What you need to do: Provide only the number of lines in the listing that contain the string "vous".

━━ Material for the task ━━

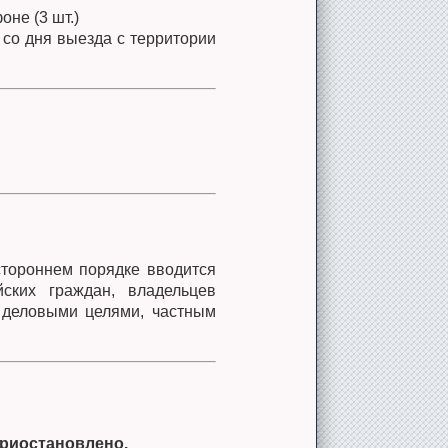
оне (3 шт.)
со дня выезда с территории
стороннем порядке вводится
ских граждан, владельцев
 деловыми целями, частным
риостановлено.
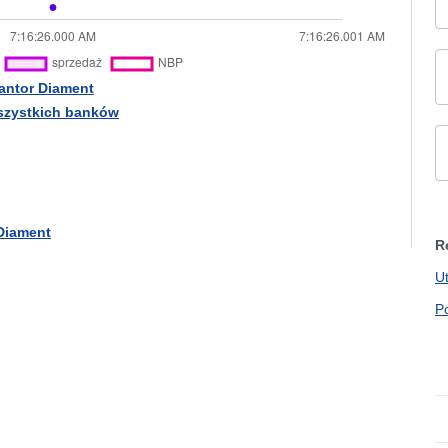
Kantor Diament
wszystkich banków
 Diament
R
U
P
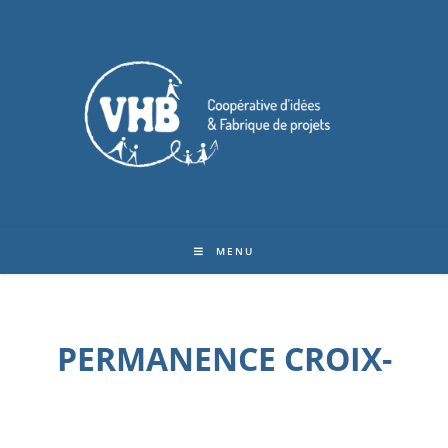
MENU
PERMANENCE CROIX-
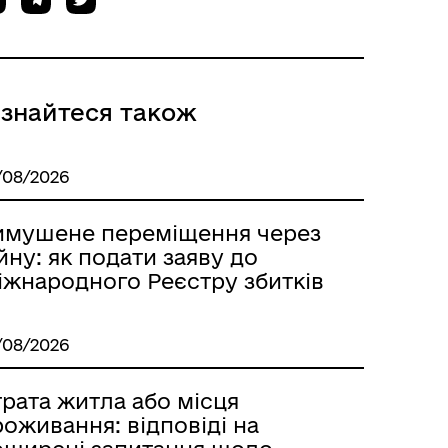
Пам’ятка учасникам
російсько-української війни
ізнайтеся також
/08/2026
имушене переміщення через
йну: як подати заяву до
іжнародного Реєстру збитків
Мапа контактів фахівців
супроводу ветеранів
/08/2026
рата житла або місця
оживання: відповіді на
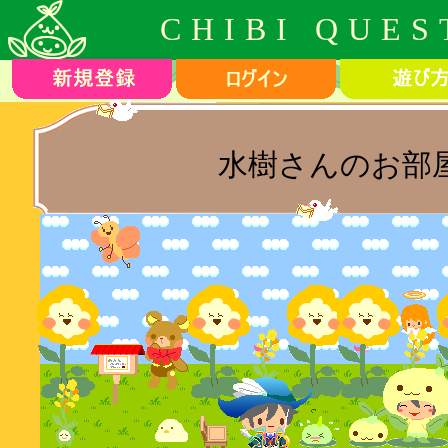
CHIBI QUES
水樹さんのお部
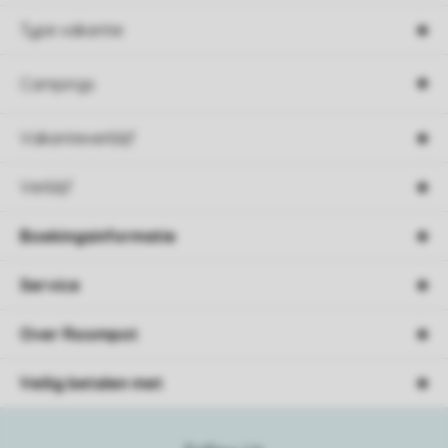
Type vakantie
Campings
Vakantieverblijf
Verblijf
Boekingsinformatie
Service
Over Roompot
Veilig betalen met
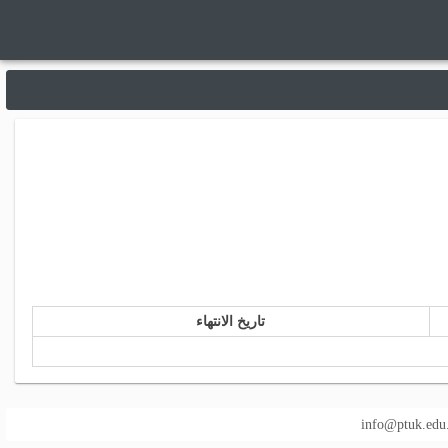
تاريخ الانتهاء
info@ptuk.edu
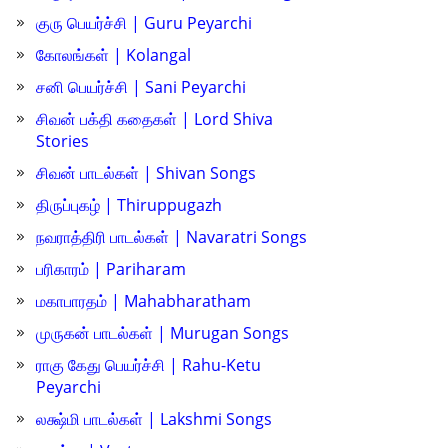
குரு பெயர்ச்சி | Guru Peyarchi
கோலங்கள் | Kolangal
சனி பெயர்ச்சி | Sani Peyarchi
சிவன் பக்தி கதைகள் | Lord Shiva
Stories
சிவன் பாடல்கள் | Shivan Songs
திருப்புகழ் | Thiruppugazh
நவராத்திரி பாடல்கள் | Navaratri Songs
பரிகாரம் | Pariharam
மகாபாரதம் | Mahabharatham
முருகன் பாடல்கள் | Murugan Songs
ராகு கேது பெயர்ச்சி | Rahu-Ketu
Peyarchi
லக்ஷ்மி பாடல்கள் | Lakshmi Songs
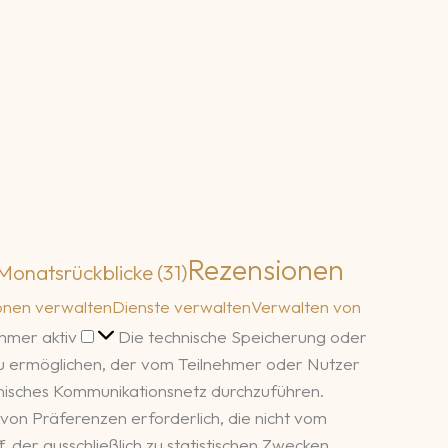
Rezensionen
Monatsrückblicke
(31)
onen verwalten
Dienste verwalten
Verwalten von
Funktional
mmer aktiv
Die technische Speicherung oder
zu ermöglichen, der vom Teilnehmer oder Nutzer
ronisches Kommunikationsnetz durchzuführen.
von Präferenzen erforderlich, die nicht vom
 der ausschließlich zu statistischen Zwecken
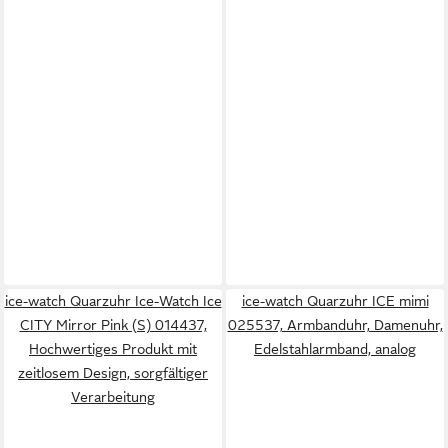
ice-watch Quarzuhr Ice-Watch Ice
ice-watch Quarzuhr ICE mimi
CITY Mirror Pink (S) 014437,
025537, Armbanduhr, Damenuhr,
Hochwertiges Produkt mit
Edelstahlarmband, analog
zeitlosem Design, sorgfältiger
Verarbeitung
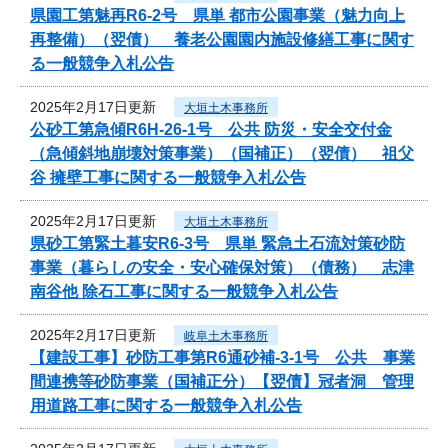
県園工第魅再R6-2号 県単 都市公園事業（魅力向上
再整備）（翌債） 養老公園園内施設修繕工事に関す
る一般競争入札公告
2025年2月17日更新
大垣土木事務所
公砂工第急傾R6H-26-1号 公共 防災・安全交付金
（急傾斜地崩壊対策事業）（国補正）（翌債） 祖父
谷 擁壁工事に関する一般競争入札公告
2025年2月17日更新
大垣土木事務所
県砂工第緊土暮安R6-3号 県単 緊急土石流対策砂防
事業（暮らしの安全・安心確保対策）（債務） 志津
南谷他 除石工事に関する一般競争入札公告
2025年2月17日更新
岐阜土木事務所
【建設工事】砂防工事第R6通砂補-3-1号 公共 事業
間連携等砂防事業（国補正分）【翌債】冠者洞 管理
用道路工事に関する一般競争入札公告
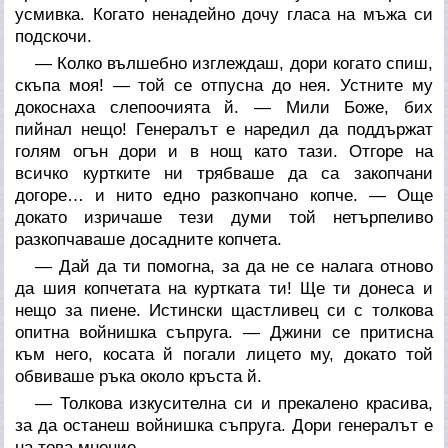
усмивка. Когато ненадейно дочу гласа на мъжа си
подскочи.
— Колко вълшебно изглеждаш, дори когато спиш,
скъпа моя! — той се отпусна до нея. Устните му
докоснаха слепоочията й. — Мили Боже, бих
пийнал нещо! Генералът е наредил да поддържат
голям огън дори и в нощ като тази. Отгоре на
всичко куртките ни трябваше да са закопчани
догоре… и нито едно разкопчано копче. — Още
докато изричаше тези думи той нетърпеливо
разкопчаваше досадните копчета.
— Дай да ти помогна, за да не се налага отново
да шия копчетата на куртката ти! Ще ти донеса и
нещо за пиене. Истински щастливец си с толкова
опитна войнишка съпруга. — Джини се притисна
към него, косата й погали лицето му, докато той
обвиваше ръка около кръста й.
— Толкова изкусителна си и прекалено красива,
за да останеш войнишка съпруга. Дори генералът е
на това мнение.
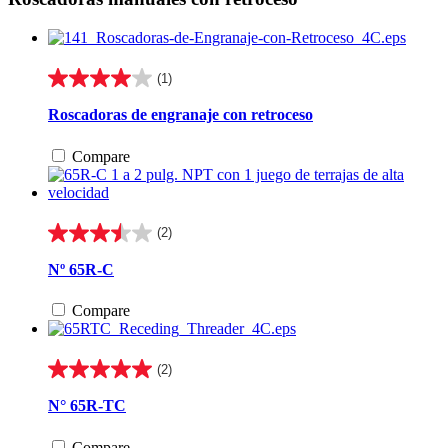
(1)
4.0
de
Roscadoras de engranaje con retroceso
5
estrellas.
Compare
1
reseña
(2)
3.5
de
Nº 65R-C
5
estrellas.
Compare
2
reseñas
(2)
5.0
de
N° 65R-TC
5
estrellas.
Compare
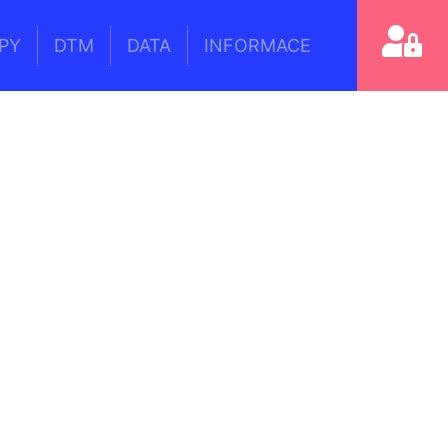
PY
DTM
DATA
INFORMACE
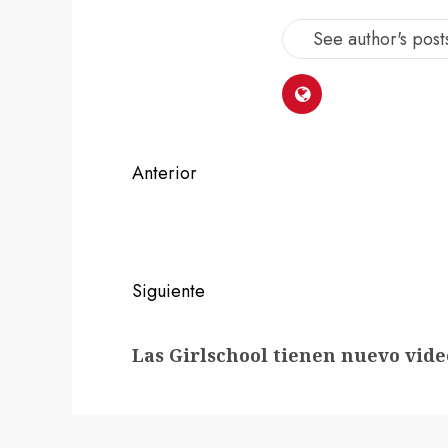
See author's post
Navegación
Anterior
de
Entrada
anterior:
entradas
Siguiente
Siguiente
Las Girlschool tienen nuevo vide
entrada:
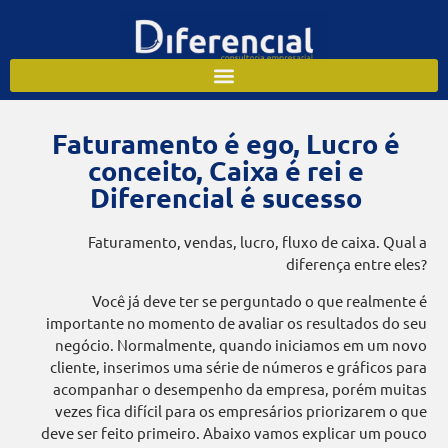
Faturamento é ego, Lucro é
conceito, Caixa é rei e
Diferencial é sucesso
Faturamento, vendas, lucro, fluxo de caixa. Qual a
diferença entre eles?
Você já deve ter se perguntado o que realmente é
importante no momento de avaliar os resultados do seu
negócio. Normalmente, quando iniciamos em um novo
cliente, inserimos uma série de números e gráficos para
acompanhar o desempenho da empresa, porém muitas
vezes fica difícil para os empresários priorizarem o que
deve ser feito primeiro. Abaixo vamos explicar um pouco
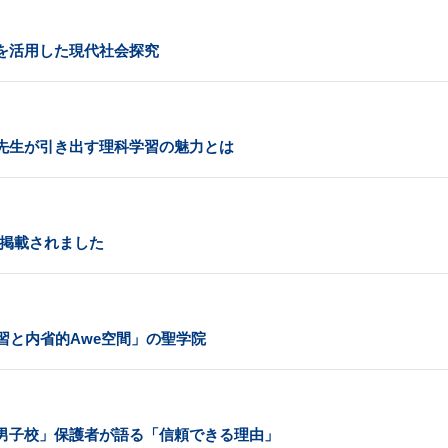
を活用した現代社会探究
先生が引き出す理科学習の魅力とは
が掲載されました
習と内省的Awe空間」の聖学院
男子校」保護者が語る「信頼できる理由」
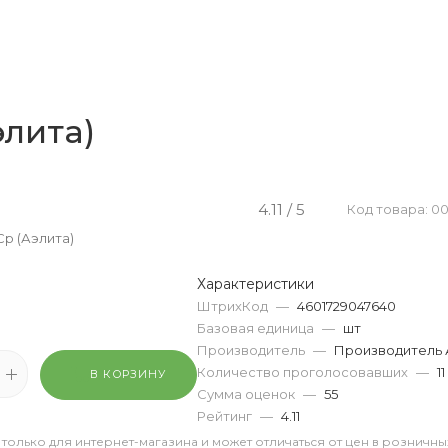
элита)
4.11 / 5
Код товара: 0
Ср (Аэлита)
Характеристики
ШтрихКод
—
4601729047640
Базовая единица
—
шт
Производитель
—
Производитель 
Количество проголосовавших
—
11
В КОРЗИНУ
Сумма оценок
—
55
Рейтинг
—
4.11
 только для интернет-магазина и может отличаться от цен в розничны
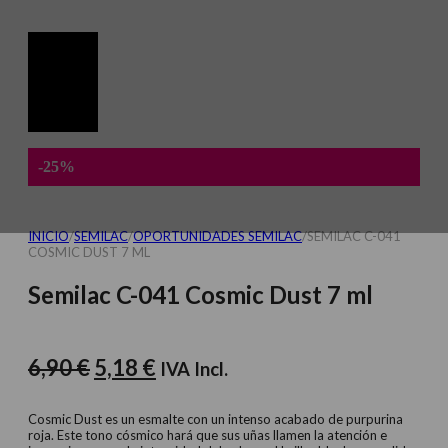
-25%
INICIO
/
SEMILAC
/
OPORTUNIDADES SEMILAC
/
SEMILAC C-041
COSMIC DUST 7 ML
Semilac C-041 Cosmic Dust 7 ml
El
El
6,90
€
5,18
€
IVA Incl.
precio
precio
original
actual
Cosmic Dust es un esmalte con un intenso acabado de purpurina
roja. Este tono cósmico hará que sus uñas llamen la atención e
era:
es:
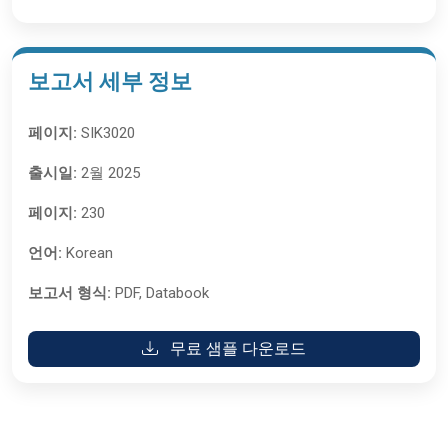
보고서 세부 정보
페이지:
SIK3020
출시일:
2월 2025
페이지:
230
언어:
Korean
보고서 형식:
PDF, Databook
무료 샘플 다운로드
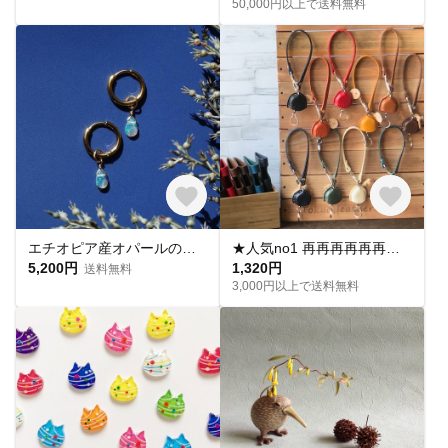
50,000円以上で送料無料
エチオピア産オパールのペアシェイプ一粒ピアス・サージカルステンレス ～極光（きょっこう）
★人気no1 再再再再再再販再再再販再再果てしなく続く再販リールキー❗️迷子にならない❗️ リールキーホルダー本格❗️イタリアレザー名入れ キーホルダー
5,200円
1,320円
送料無料
3,000円以上で送料無料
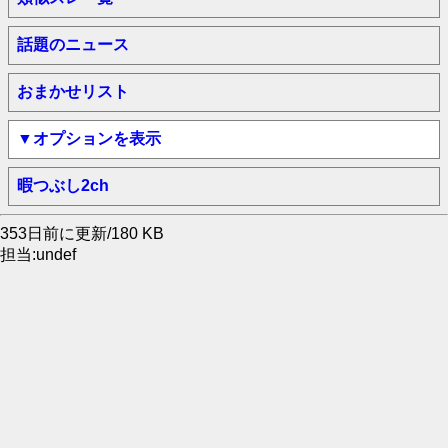
話題のニュース
おまかせリスト
▼オプションを表示
暇つぶし2ch
353日前に更新/180 KB
担当:undef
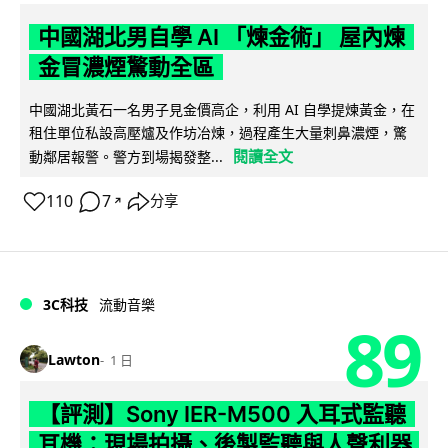
中國湖北男自學 AI 「煉金術」 屋內煉
金冒濃煙驚動全區
中國湖北黃石一名男子見金價高企，利用 AI 自學提煉黃金，在
租住單位私設高壓爐及作坊冶煉，過程產生大量刺鼻濃煙，驚
閱讀全文
動鄰居報警。警方到場揭發整...
110
7
分享
↗
3C科技
流動音樂
89
Lawton
1 日
【評測】Sony IER-M500 入耳式監聽
耳機：現場拍攝、後製監聽與人聲利器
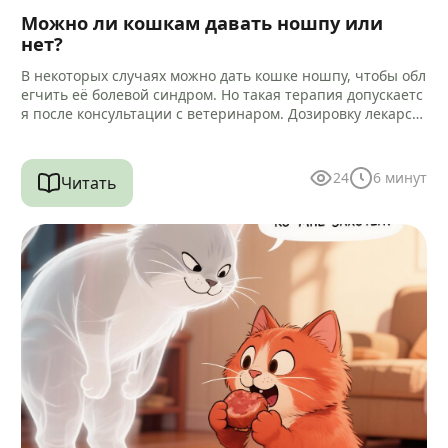
Можно ли кошкам давать ношпу или
нет?
В некоторых случаях можно дать кошке ношпу, чтобы обл
егчить её болевой синдром. Но такая терапия допускаетс
я после консультации с ветеринаром. Дозировку лекарст
ва и способ…
24
6
минут
Читать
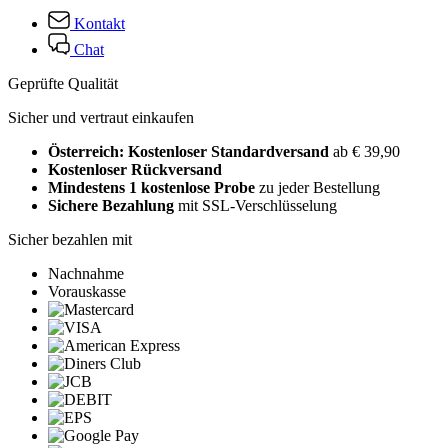
Kontakt
Chat
Geprüfte Qualität
Sicher und vertraut einkaufen
Österreich: Kostenloser Standardversand
ab € 39,90
Kostenloser Rückversand
Mindestens 1 kostenlose Probe
zu jeder Bestellung
Sichere Bezahlung
mit SSL-Verschlüsselung
Sicher bezahlen mit
Nachnahme
Vorauskasse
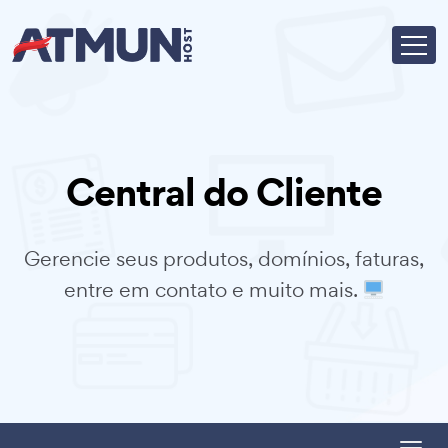
Central do Cliente
Gerencie seus produtos, domínios, faturas,
entre em contato e muito mais.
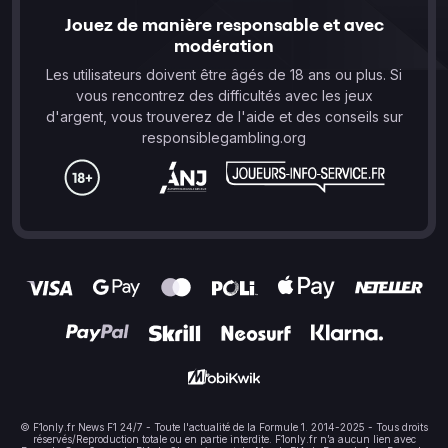
Jouez de manière responsable et avec
modération
Les utilisateurs doivent être âgés de 18 ans ou plus. Si
vous rencontrez des difficultés avec les jeux
d'argent, vous trouverez de l'aide et des conseils sur
responsiblegambling.org
© F1only.fr News F1 24/7 - Toute l'actualité de la Formule 1. 2014-2025 - Tous droits
réservés/Reproduction totale ou en partie interdite. F1only.fr n’a aucun lien avec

━━━

Your response: 2